/ 19 August 2015

Poo throwers sentenced to community service

Co-accused and Ses'khona co-founder Loyiso Nkohla said they would appeal their sentences.
Co-accused and Ses'khona co-founder Loyiso Nkohla said they would appeal their sentences.

Andile Lili and eight other Ses’khona People’s Rights Movement members were sentenced to three years in jail, suspended for five years, and community service in the Bellville regional court on Wednesday.

The nine men were found guilty of contravening the Civil Aviation Act after they dumped buckets of human faeces at Cape Town International Airport in August 2013.

Their sentences include a requirement to do community service for the duration of their sentence, including cleaning cemeteries for some and taking mops and buckets through their local police station for others.

Speaking to hundreds of supporters outside the court after the sentencing, Lili said he would appeal the sentence as it was not a victory for them, even though it had brought relief to some members. “Why must we clean cemeteries?” 

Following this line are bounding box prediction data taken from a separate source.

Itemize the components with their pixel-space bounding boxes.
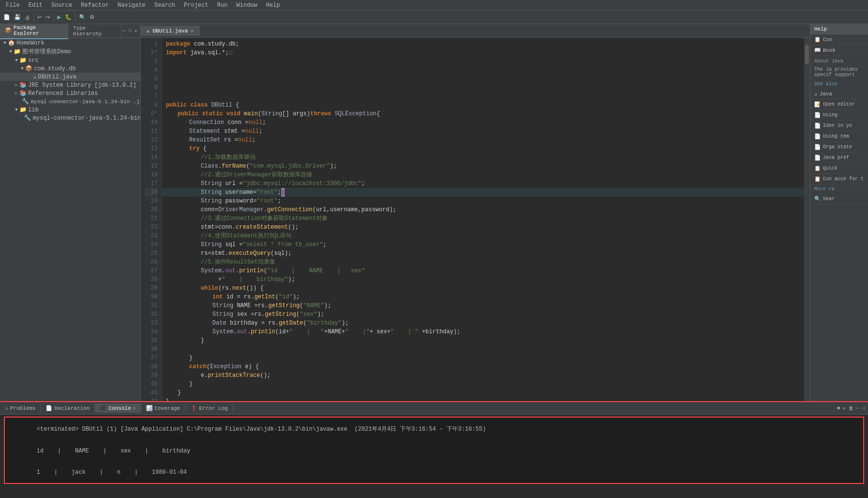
menu-window[interactable]: Window xyxy=(232,1,261,10)
tab-declaration[interactable]: 📄 Declaration xyxy=(41,404,95,413)
tree-item-dbutil[interactable]: ☕ DBUtil.java xyxy=(0,73,140,81)
close-panel-icon[interactable]: ✕ xyxy=(133,27,138,35)
see-also-link[interactable]: See also xyxy=(810,79,868,89)
toolbar-search[interactable]: 🔍 xyxy=(78,13,87,21)
tab-error-log[interactable]: ❗ Error Log xyxy=(186,404,233,413)
editor-scrollbar[interactable] xyxy=(804,38,810,401)
library-icon: 📁 xyxy=(14,48,21,55)
toolbar-new[interactable]: 📄 xyxy=(2,13,12,21)
toolbar-run[interactable]: ▶ xyxy=(56,13,63,21)
code-line-9: public static void main(String[] args)th… xyxy=(162,109,804,118)
tree-item-package[interactable]: ▼ 📦 com.study.db xyxy=(0,64,140,73)
ln-39: 39 xyxy=(145,371,158,380)
help-con-label: Con xyxy=(823,37,833,43)
help-item-iden[interactable]: 📄 Iden in yo xyxy=(810,121,868,131)
code-line-14: //1.加载数据库驱动 xyxy=(162,153,804,162)
tree-item-mysql-jar2[interactable]: 🔧 mysql-connector-java-5.1.24-bin .jar xyxy=(0,114,140,122)
toolbar-undo[interactable]: ↩ xyxy=(36,13,43,21)
toolbar-print[interactable]: 🖨 xyxy=(23,14,32,21)
minimize-icon[interactable]: — xyxy=(855,405,860,412)
open-editor-icon: 📝 xyxy=(814,101,821,108)
console-close-icon[interactable]: ✕ xyxy=(133,405,135,411)
ln-26: 26 xyxy=(145,258,158,266)
maximize-icon[interactable]: □ xyxy=(861,405,866,412)
menu-search[interactable]: Search xyxy=(150,1,179,10)
tree-item-homework[interactable]: ▼ 🏠 HomeWork xyxy=(0,39,140,47)
code-line-20: conn=DriverManager.getConnection(url,use… xyxy=(162,205,804,214)
maximize-icon[interactable]: □ xyxy=(128,27,132,35)
toolbar-redo[interactable]: ↪ xyxy=(44,13,51,21)
help-using-icon: 📄 xyxy=(814,112,821,118)
more-re-link[interactable]: More re xyxy=(810,185,868,194)
menu-edit[interactable]: Edit xyxy=(25,1,47,10)
code-line-38: catch(Exception e) { xyxy=(162,362,804,371)
ln-37: 37 xyxy=(145,354,158,362)
ln-10: 10 xyxy=(145,118,158,127)
scrollbar-thumb[interactable] xyxy=(805,45,809,64)
toolbar-debug[interactable]: 🐛 xyxy=(64,13,73,21)
tree-item-mysql-jar[interactable]: 🔧 mysql-connector-java-5.1.24-bin .jar -… xyxy=(0,97,140,106)
toolbar-settings[interactable]: ⚙ xyxy=(88,13,96,21)
mysql-jar-label: mysql-connector-java-5.1.24-bin .jar - G… xyxy=(31,98,140,105)
tab-console[interactable]: ⬛ Console ✕ xyxy=(95,404,141,413)
ln-12: 12 xyxy=(145,136,158,144)
package-explorer-label: Package Explorer xyxy=(14,25,63,36)
tree-item-ref-libs[interactable]: ▷ 📚 Referenced Libraries xyxy=(0,89,140,97)
lib-label: lib xyxy=(28,107,39,113)
help-item-open-editor[interactable]: 📝 Open editor xyxy=(810,99,868,110)
code-editor[interactable]: 1 2* 3 4 5 6 7 8 9* 10 11 12 13 14 15 16… xyxy=(141,38,810,401)
help-con-icon: 📋 xyxy=(814,36,821,43)
java-tab-icon: ☕ xyxy=(146,28,150,34)
tab-coverage[interactable]: 📊 Coverage xyxy=(141,404,186,413)
code-line-34: System.out.println(id+" | "+NAME+" |"+ s… xyxy=(162,327,804,336)
help-item-java-pref[interactable]: 📄 Java pref xyxy=(810,153,868,163)
tree-item-src[interactable]: ▼ 📁 src xyxy=(0,56,140,64)
tab-problems[interactable]: ⚠ Problems xyxy=(0,404,41,413)
menu-help[interactable]: Help xyxy=(262,1,284,10)
ln-32: 32 xyxy=(145,310,158,319)
code-content[interactable]: package com.study.db; import java.sql.*;… xyxy=(162,38,804,401)
code-line-7 xyxy=(162,92,804,101)
menu-source[interactable]: Source xyxy=(48,1,76,10)
help-item-sear[interactable]: 🔍 Sear xyxy=(810,194,868,204)
help-item-con-acce[interactable]: 📋 Con acce for t xyxy=(810,174,868,185)
console-close-icon2[interactable]: ✕ xyxy=(842,405,847,412)
help-item-quick[interactable]: 📋 Quick xyxy=(810,163,868,174)
help-item-java[interactable]: ☕ Java xyxy=(810,89,868,99)
menu-file[interactable]: File xyxy=(2,1,24,10)
menu-navigate[interactable]: Navigate xyxy=(113,1,149,10)
homework-icon: 🏠 xyxy=(8,39,15,47)
console-terminate-icon[interactable]: ■ xyxy=(836,405,841,412)
console-clear-icon[interactable]: 🗑 xyxy=(848,405,854,412)
code-line-42: } xyxy=(162,397,804,401)
tree-arrow: ▼ xyxy=(14,108,19,112)
help-item-book[interactable]: 📖 Book xyxy=(810,45,868,56)
menu-project[interactable]: Project xyxy=(180,1,212,10)
code-line-13: try { xyxy=(162,144,804,153)
menu-refactor[interactable]: Refactor xyxy=(77,1,113,10)
tree-item-lib[interactable]: ▼ 📁 lib xyxy=(0,106,140,114)
tab-type-hierarchy[interactable]: Type Hierarchy xyxy=(68,24,122,39)
toolbar-save[interactable]: 💾 xyxy=(13,13,22,21)
menu-run[interactable]: Run xyxy=(213,1,232,10)
help-book-label: Book xyxy=(823,47,836,53)
ref-libs-icon: 📚 xyxy=(19,90,27,97)
editor-tab-dbutil[interactable]: ☕ DBUtil.java ✕ xyxy=(141,26,200,36)
package-explorer-icon: 📦 xyxy=(5,27,12,33)
code-line-15: Class.forName("com.mysql.jdbc.Driver"); xyxy=(162,162,804,171)
help-item-using[interactable]: 📄 Using xyxy=(810,110,868,121)
tree-item-library[interactable]: ▼ 📁 图书管理系统Demo xyxy=(0,47,140,56)
tree-arrow-empty xyxy=(27,75,33,79)
ln-9: 9* xyxy=(145,109,158,118)
code-line-1: package com.study.db; xyxy=(162,40,804,48)
tab-package-explorer[interactable]: 📦 Package Explorer xyxy=(0,24,68,39)
ln-15: 15 xyxy=(145,162,158,171)
close-tab-icon[interactable]: ✕ xyxy=(191,28,193,34)
right-panel: Help 📋 Con 📖 Book About Java The Ja prov… xyxy=(810,24,868,401)
minimize-icon[interactable]: — xyxy=(122,27,127,35)
help-item-using2[interactable]: 📄 Using tem xyxy=(810,131,868,142)
help-item-orga[interactable]: 📄 Orga state xyxy=(810,142,868,153)
ln-38: 38 xyxy=(145,362,158,371)
help-item-con[interactable]: 📋 Con xyxy=(810,34,868,45)
tree-item-jre[interactable]: ▷ 📚 JRE System Library [jdk-13.0.2] xyxy=(0,81,140,89)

Co-accused and Ses’khona co-founder Loyiso Nkohla said they would appeal their sentences. “We have always maintained our innocence.”

ANC Western Cape chairperson Marius Fransman supported the group in court.

Democratic Alliance Western Cape leader Patricia de Lille used the opportunity to tell people in the province not to vote for the ANC as it meant voting for Ses’khona.

“I want to assure Andie Lili, Loyiso Nkohla and all their supporters that there is truly no place for predatory politics in the Western Cape. It is the kind of politics that not only feeds off human suffering but also creates it.

“Ses’khona is a group of people who work from within the ANC leadership, and includes a number of ANC councillors and aspirant ANC councillors. Western Cape residents should know that a vote for the ANC in the Western Cape is a vote for Ses’khona.”

De Lille said voting for the ANC was a vote for an organisation that organised and executed several faeces-throwing incidents in the city, at the Cape Town airport and elsewhere, organised disruptive protests on the N2 highway and intimidated citizens.